No.35「電池材料の物理解析技術(4)」

No.35
電池材料の物理解析技術(4) 新型STEM-EELSによる分析事例~ Si負極の構造解析技術~
Microstructural Analysis of Silicon Anode for Lithium Ion Battery

電気自動車や家庭用蓄電デバイス向けとして、リチウムイオン二次電池の研究開発が活発化しています。高性能化に向けて電池を構成する各種材料の研究が進められる中、主要部材である電極(正極、負極)の微細構造を明らかにするための分析技術向上には多くの期待が寄せられています。

当社のOnly One 技術

これまで、充電状態にある負極の構造解析はマクロ的なX線回折等に限定されていました。当社では、走査電子顕微鏡(SEM)収差補正走査型透過電子顕微鏡(Cs-corrected STEM)を用いて、局所的に存在するLiを可視化することに成功しました。充電状態にある負極は活性が高く、水分や空気に触れると変質します。そのため、観察、分析する際には一切の大気に触れない試料ハンドリング技術を実用化しました。また、試料調整時に生じるダメージを低減するため、試料を冷却しながら加工する技術を確立するなど、多くの工夫により実現させました。

Si 負極における充電状態の微細構造観察

大気非暴露下でのアルゴンイオンミリング加工と大気非暴露下でのアルゴンイオンミリング加工
図1 大気非暴露下でのアルゴンイオンミリング加工
により断面加工したSi負極のSEM像
大気非暴露下でのアルゴンイオンミリング加工
(HAADF-STEM像、EELSマッピング
および抽出したスペクトル)

Siなどの合金系材料は、Liを吸蔵する容量が大きく、次世代の負極材料として期待されています。このSi負極は充放電時の体積変化にともなう性能劣化が課題となっていますが、これまで、負極へのLiの吸蔵経路が解明されていませんでした。

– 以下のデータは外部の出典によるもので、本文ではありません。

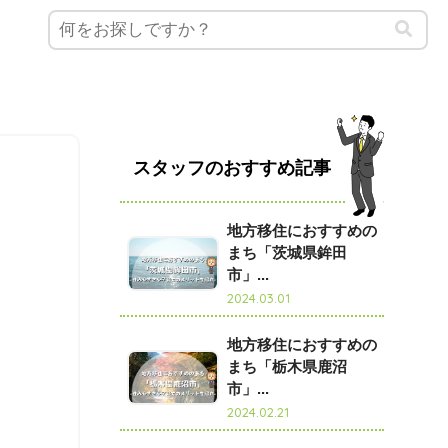
スタッフのおすすめ記事
地方移住におすすめの
まち「茨城県鉾田
市」...
2024.03.01
地方移住におすすめの
まち「栃木県鹿沼
市」...
2024.02.21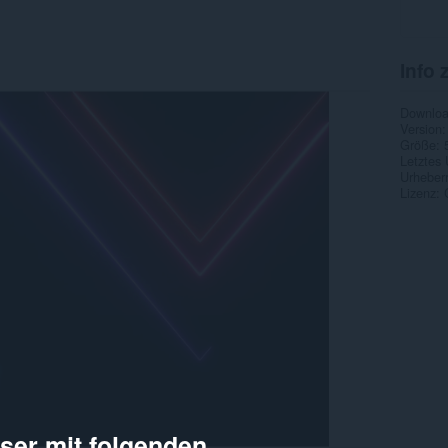
Info 
Downlo
Version
Größe
Letztes
Urheber
Lizenz
er mit folgenden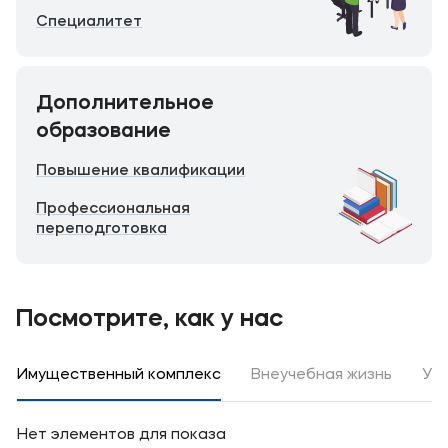
Специалитет
Дополнительное
образование
Повышение квалификации
Профессиональная
переподготовка
Посмотрите, как у нас
Имущественный комплекс
Внеучебная жизнь
Уч
Нет элементов для показа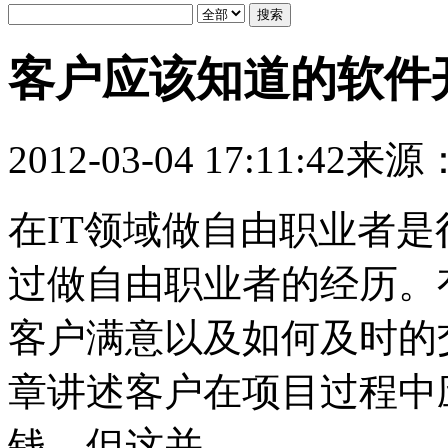
客户应该知道的软件
2012-03-04 17:11:42
来源：
在IT领域做自由职业者
过做自由职业者的经历。
客户满意以及如何及时的
章讲述客户在项目过程中
钱，但这并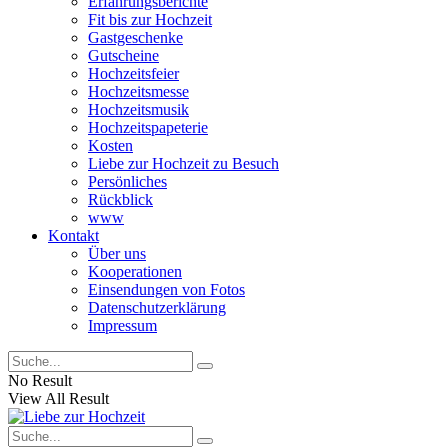
Erfahrungsberichte
Fit bis zur Hochzeit
Gastgeschenke
Gutscheine
Hochzeitsfeier
Hochzeitsmesse
Hochzeitsmusik
Hochzeitspapeterie
Kosten
Liebe zur Hochzeit zu Besuch
Persönliches
Rückblick
www
Kontakt
Über uns
Kooperationen
Einsendungen von Fotos
Datenschutzerklärung
Impressum
No Result
View All Result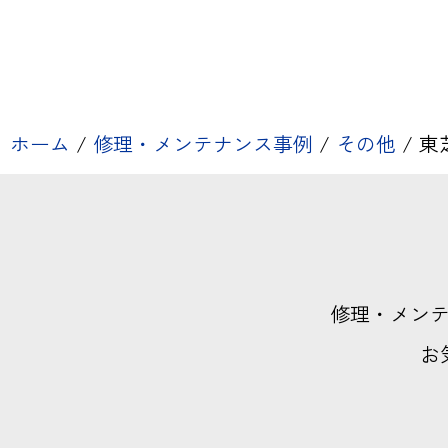
ホーム
/
修理・メンテナンス事例
/
その他
/
東芝
修理・メン
お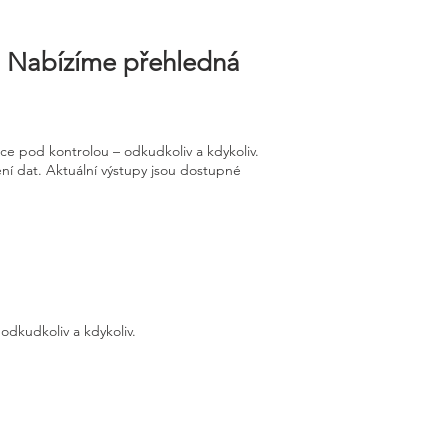
u. Nabízíme přehledná
ce pod kontrolou – odkudkoliv a kdykoliv.
ění dat. Aktuální výstupy jsou dostupné
odkudkoliv a kdykoliv.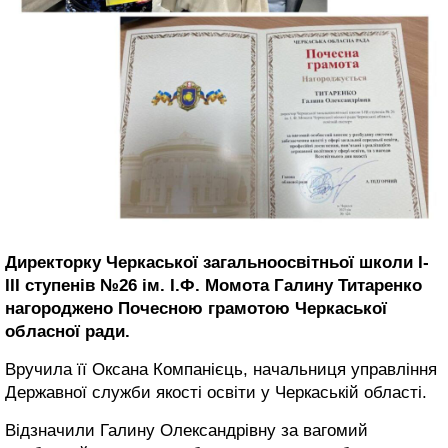
Директорку Черкаської загальноосвітньої школи І-
ІІІ ступенів №26 ім. І.Ф. Момота Галину Титаренко
нагороджено Почесною грамотою Черкаської
обласної ради.
Вручила її Оксана Компанієць, начальниця управління
Державної служби якості освіти у Черкаській області.
Відзначили Галину Олександрівну за вагомий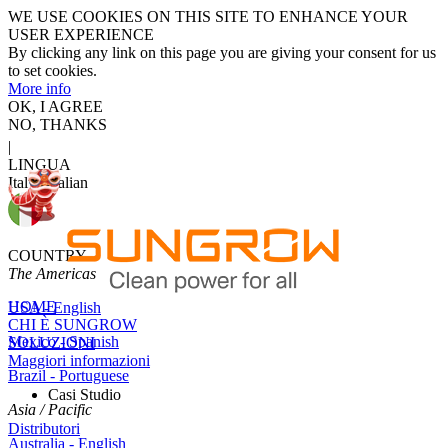
WE USE COOKIES ON THIS SITE TO ENHANCE YOUR
USER EXPERIENCE
By clicking any link on this page you are giving your consent for us
to set cookies.
More info
OK, I AGREE
NO, THANKS
|
LINGUA
Italy - Italian
COUNTRY
The Americas
HOME
USA - English
CHI È SUNGROW
Mexico - Spanish
SOLUZIONI
Maggiori informazioni
Brazil - Portuguese
Casi Studio
Asia / Pacific
Distributori
Australia - English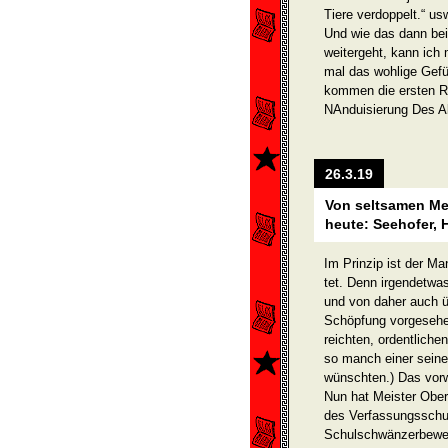
Tiere verdoppelt.“ us
Und wie das dann be
weitergeht, kann ich 
mal das wohlige Gefü
kommen die ersten 
NAnduisierung Des Ab
26.3.19
Von seltsamen Me
heute: Seehofer, 
Im Prinzip ist der Ma
tet. Denn irgendetwas
und von daher auch ü
Schöpfung vorgesehen
reichten, ordentliche
so manch einer seiner
wünschten.) Das vor
Nun hat Meister Obe
des Verfassungsschu
Schulschwänzerbewegu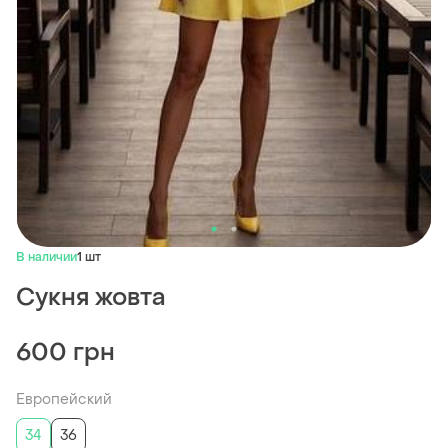
В наличии
1 шт
Сукня жовта
600 грн
Европейский
34
36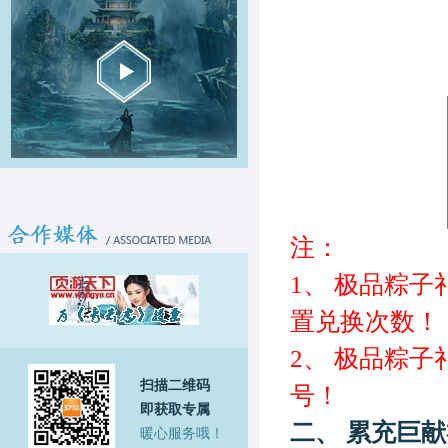
注：
1、
极品粽子
置
兑换
次数
！
2、
极品
粽子
扫描二维码
号！
即获取专属
二、
累充
巨献
暖心服务哦！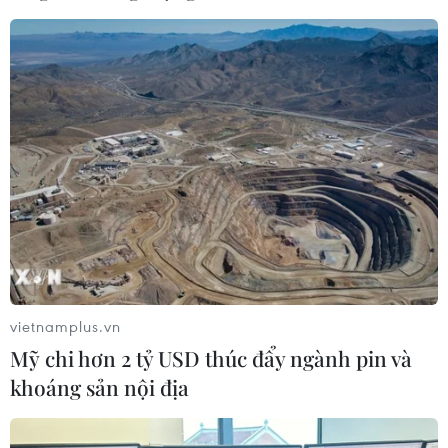
Đổi mới phương thức
Công tác tuyên giáo phải
tuyên truyền theo hướng
chủ động quản trị niềm
"trực quan hóa" và "đa
tin xã hội
nền tảng"
vietnamplus.vn
Mỹ chi hơn 2 tỷ USD thúc đẩy ngành pin và
khoáng sản nội địa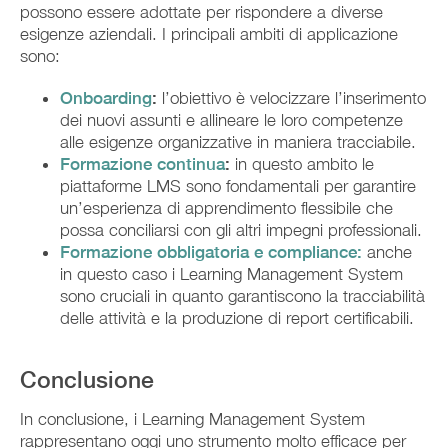
possono essere adottate per rispondere a diverse
esigenze aziendali. I principali ambiti di applicazione
sono:
Onboarding
:
l’obiettivo è velocizzare l’inserimento
dei nuovi assunti e allineare le loro competenze
alle esigenze organizzative in maniera tracciabile.
Formazione continua
:
in questo ambito le
piattaforme LMS sono fondamentali per garantire
un’esperienza di apprendimento flessibile che
possa conciliarsi con gli altri impegni professionali.
Formazione obbligatoria e compliance:
anche
in questo caso i Learning Management System
sono cruciali in quanto garantiscono la tracciabilità
delle attività e la produzione di report certificabili.
Conclusione
In conclusione, i Learning Management System
rappresentano oggi uno strumento molto efficace per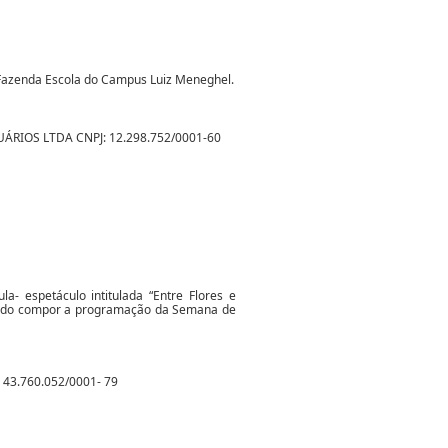
a Fazenda Escola do Campus Luiz Meneghel.
RIOS LTDA CNPJ: 12.298.752/0001-60
a- espetáculo intitulada “Entre Flores e
isando compor a programação da Semana de
 43.760.052/0001- 79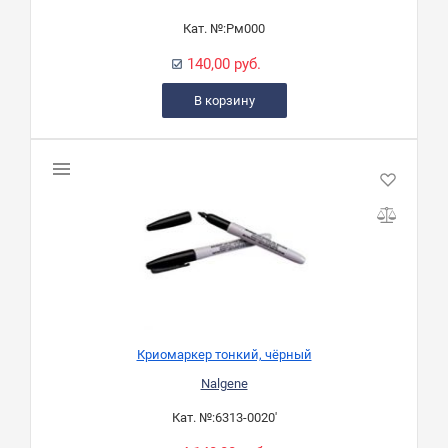
Кат. №:
Рм000
140,00 руб.
В корзину
Криомаркер тонкий, чёрный
Nalgene
Кат. №:
6313-0020'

図1は、結晶性Siを用いて電池を試作し、充電後の負極をSEM観察した画像です。充電40%ではSi粒子内に網目状の変質部が観察されました。図2は、このSi負極を、集束イオンビーム(FIB)で薄片に加工し、新型STEMを用いて拡大観察した画像です。また、同一部位を電子エネルギー損失分光法(EELS)で分析を行った結果を併記しました。網目状に見える部位にLiが濃集している様子が確認できました。図3は、図2に□で指示した部位の電子回折像で、Li濃集部が非晶質であることが分かります。このように、LiがSi内に吸蔵されていく過程を把握することができました。

当社では、紹介した事例のほかにも、劣化プロセス解明のための負極表層皮膜(SEI:Solid Electrolyte Interphase)の構造解析や、正極材料の表層近傍に存在する遷移元素についての原子レベルでの解析などの実績があり、電子顕微鏡を駆使した微細構造解析技術により、お客様での研究開発のスピードアップに貢献します。